1.2.2 Die Körpermasse
Die Körpermasse entwickelt sich ähnlicher Dynamik wie die Höhe. Mit Beginn der Pubertät gibt es bei beiden Geschlechtern eine Körpermassenzunahme, die bei den Mädchen folglich zwei Jahre früher beginnt als bei den Jungen. Das führt dazu, daß physiologisch betrachtet, 13- 14jährige Mädchen schwerer sind als Jungen. Die Erwachsenenkörpermasse wird mit endgültigem Abschluß des Körperhöhenwachtums erreicht, d.h. bei den Mädchen mit 15-16 Jahren und bei den Jungen mit 18-19 Jahren.

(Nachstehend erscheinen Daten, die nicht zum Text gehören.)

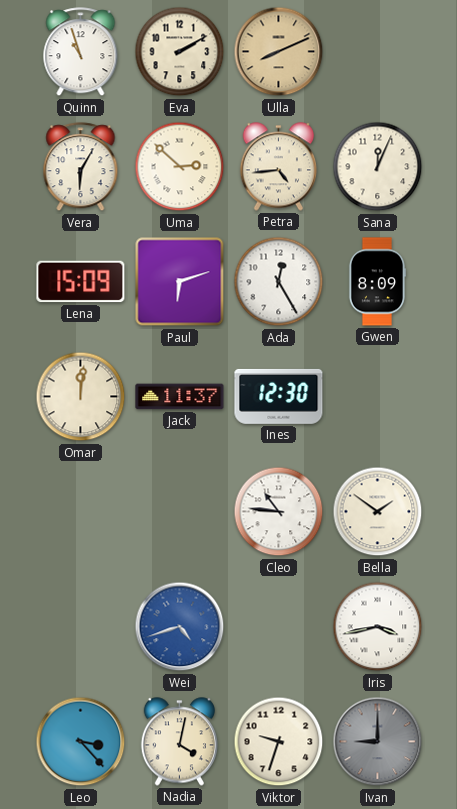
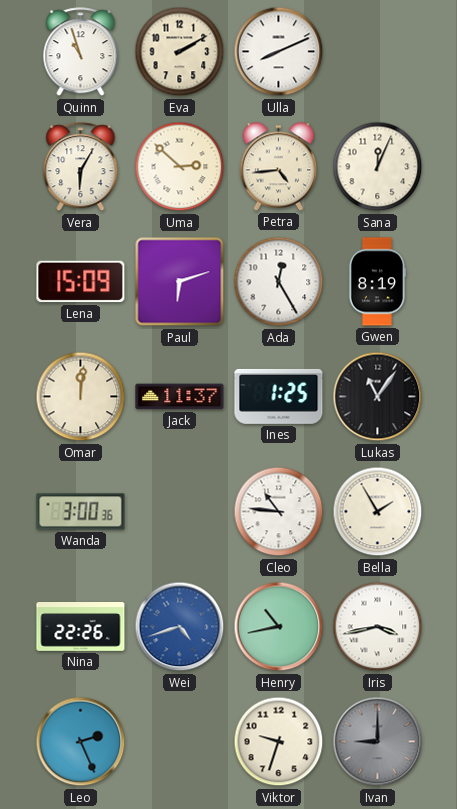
Ulla dial: champagne -> white
Gwen: 8:09 -> 8:19
Ines: 12:30 -> 1:25
Lukas: none -> 11:06
Wanda: none -> 3:00
Bella: 1:51 -> 1:55
Nina: none -> 22:26
Henry: none -> 10:43
Leo: 3:23 -> 2:26
Nadia: 4:02 -> none
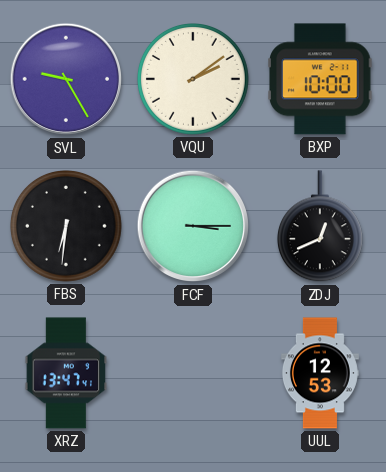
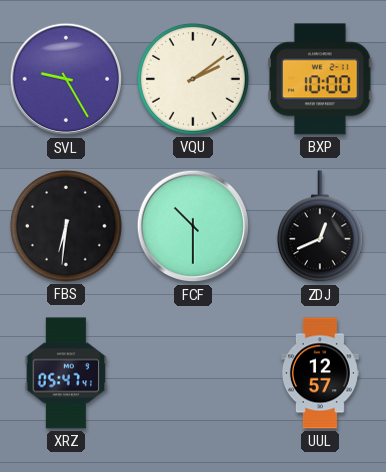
FCF: 3:15 -> 10:30
XRZ: 13:47 -> 05:47
UUL: 12:53 -> 12:57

In der gesamten Entwicklungsphase besteht ein enger Zusammenhang zwischen Körperhöhe und –masse, so daß eine Stagnation der Massenentwicklung im präpuberalen oder puberalen Bereich entweder auf Mangelernährung oder krankhafte Störungen hinweist, wovon beides eine Beeinträchtigung der Entwicklung andere Funktionssysteme erwarten läßt.
1.2.3 Die Körperform
Trotz des Zusammenhangs zwischen Körperhöhe und – masse kommt es durch Veränderungen von Körperproportionen zu periodischen Veränderungen der Körperform. So entwickelt sich im 5.-7- Lebensjahr, im ersten Gestaltswandel also, aus der rundlich Kleinkindform das schlankere Schulkind, bei dem die Armlänge im Bezug zur Körperhöhe zunimmt. Im zweiten Gestaltwandel während der Pubertät vergrößern sich die Körper- und Teilkörperlängen weiter zugunsten der Extremitäten, und charakteristische Ausprägungen von Kopf- und Gesichtform fallen in diese Zeit. Da die Längen-änderungen schon vor Beginn der Pubertät mit dem Fußwachstum eingeleitet werden, ist dieses ein nutzbares Zeichen für die Beurteilung der Entwicklung.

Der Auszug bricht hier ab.